As London mayor Sadiq Khan wrestles with how to deliver on his pledge to require 50% affordable housing on new developments, one London council may have found a solution.
When done correctly, estate regeneration schemes can drastically improve communities, providing more homes of better quality.
Take the regeneration of Grove Farm estate in Harrow, north-west London, for example.
The existing site provides 282 homes in a poorly designed and built scheme. Planning documents say the resiform structure built in the 1960s is well beyond its useful life, owing to its limited insulation, which does not conform to modern building regulations.
Harrow Council now plans to demolish the entire estate to make way for 549 new homes – nearly double the current density. Of the 549 new homes, 237 will be for social rent.
That is close to 50% of an entire scheme for social rent, which is unheard of in today’s market, so Harrow deserves plaudits for showing it is possible. Consultation documents reveal the vast majority of local residents support the plans, albeit the actual number of respondents seems low.
In short: double the amount of housing, better-quality homes and, crucially, the established community stays put.
Why this build-to-rent revolution is no false dawn
It is an exciting time in the private rented sector, especially regarding build-to-rent.
With ever-rising prices and home ownership out of reach for many, particularly in London, the PRS has become an increasingly attractive option.
However, the model favoured in places such as Germany, where renting on long tenancies is more normal, has never really taken off over here. There has long been talk about how the sector could take off, but not much action. Only more recently has it felt like it might actually be starting to happen.
EG’s London Residential Research often sees investors look at completed schemes, where they will acquire a block or two to rent out. However, this is not strictly build-to-rent, but stock that was meant for sale but never sold. It may be that a developer is looking for a quick return, rather than the slower process of selling individual units. More recently though, more schemes are coming through with PRS in mind from the outset (see box).
So why now? First, this is new, institutional money coming into the residential sector, often from pension funds looking for a long-term and stable return. With the imbalance between housing supply and demand across the capital, that means decent rental values. Added to this is the fact that the rate of return from government bonds – the traditional safe haven for institutional investment –has plummeted.
Another investment stream for institutions has traditionally been retail. However, as a sector it is not without its issues. Lease lengths are generally becoming shorter. With technological advances over the past decade, high streets have taken a hit and for occupiers it is hard to gauge future performance, so a shorter lease length is beneficial.
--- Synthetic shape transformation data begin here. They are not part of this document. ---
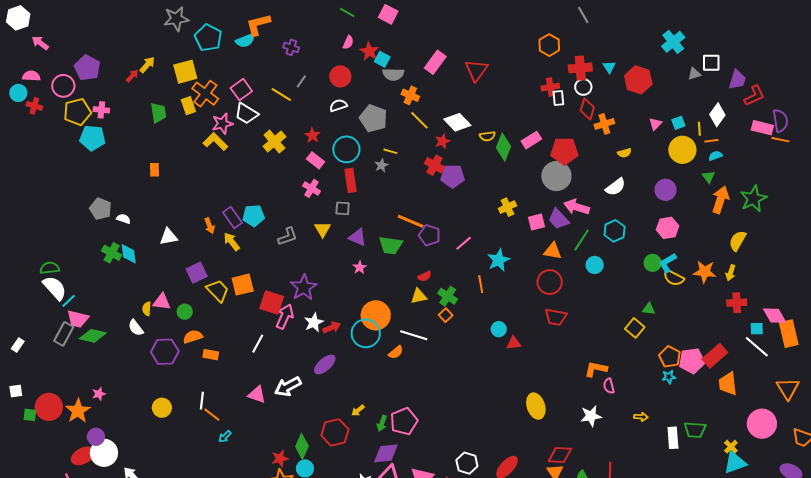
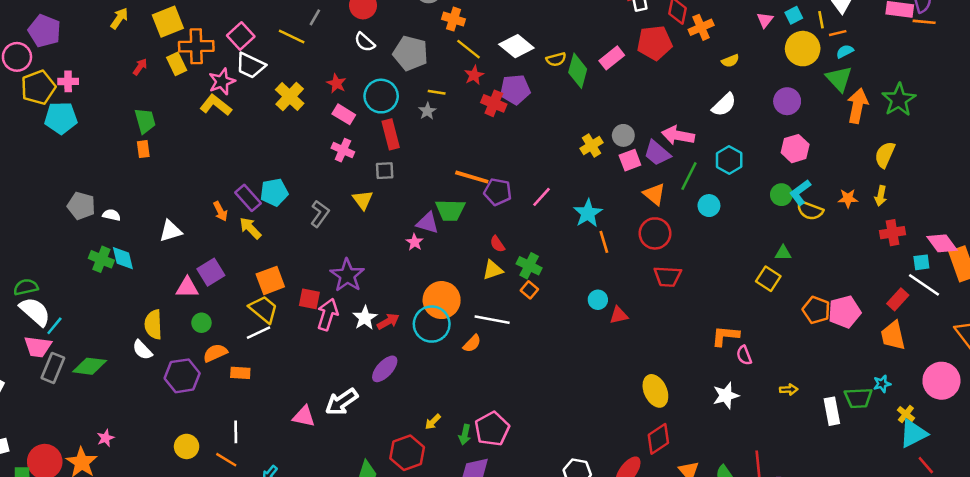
red arrow: (132, 76) -> (140, 67), moved
orange cross: (205, 94) -> (196, 46), turned -32
white semicircle: (338, 105) -> (365, 42), turned -114
green trapezoid: (158, 113) -> (145, 121), moved
red star: (442, 141) -> (474, 75), moved
red pentagon: (564, 151) -> (655, 43), moved
purple pentagon: (452, 176) -> (515, 89), moved
gray circle: (556, 176) -> (623, 135), moved, size x0.6
green triangle: (708, 177) -> (839, 79), size x1.6
gray L-shape: (288, 236) -> (320, 214), turned -30
purple triangle: (358, 237) -> (428, 223), moved
orange triangle: (553, 251) -> (654, 194), turned 36
orange star: (705, 272) -> (848, 198), size x0.7
red semicircle: (425, 276) -> (497, 244), turned 88
orange line: (481, 284) -> (604, 242), moved
yellow trapezoid: (218, 291) -> (263, 309), moved
pink triangle: (162, 302) -> (187, 288), moved
red square: (272, 303) -> (309, 299), size x0.7
yellow semicircle: (147, 309) -> (153, 324), size x1.6
pink trapezoid: (78, 319) -> (38, 347), moved
white line: (258, 344) -> (259, 333), moved, turned 42
red rectangle: (715, 356) -> (898, 299), moved, size x0.7
cyan star: (669, 377) -> (882, 384), moved
orange line: (212, 415) -> (226, 460), moved
red diamond: (560, 455) -> (658, 439), moved, turned -30

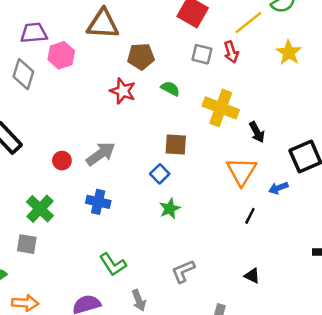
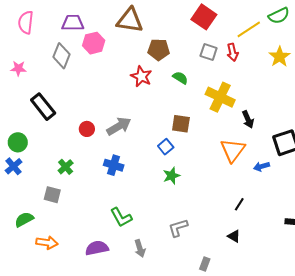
green cross: (40, 209) -> (66, 167), size x0.7
black line: (250, 216) -> (239, 204), moved

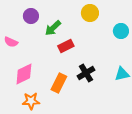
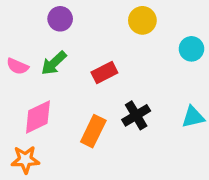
purple circle: (31, 16) -> (60, 19), moved
green arrow: (53, 28) -> (54, 63), moved
orange star: (31, 101) -> (25, 160), moved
Just take a look at the recent prelet by Amazon at Roxhill and Port of Tilbury’s London Distribution Park in Essex to see where the industry is going. A game-changer for logistics – and the battle between the high street and e-tail – the high-tech mega-shed will be four storeys high and total 2.2m sq ft.
What these trends boil down to is a need for institutions to diversify their income streams, which it seems will be to the benefit of the build-to-rent sector.
London’s standout build-to-rent pipeline
- Greenford Green, a former GSK site in Greenford – Greystar, 2,200 homes
- Westfield Stratford – Westfield, 1,224 homes
- Westfield Shepherd’s Bush – Westfield, 1,347 homes
- Walthamstow – Legal & General, 388 homes (below)
Why build-to-rent could be recession proof
Proper placemaking When developers are building a PRS community, they are investing in it long term. That means not skimping on public realm, and creating a place people want to call home for decades after completion.
More homes, more quickly Developers’ current model of drip-feeding the market does not apply to build-to-rent. Rental homes start paying for themselves when they are occupied, which means building the entire scheme quickly.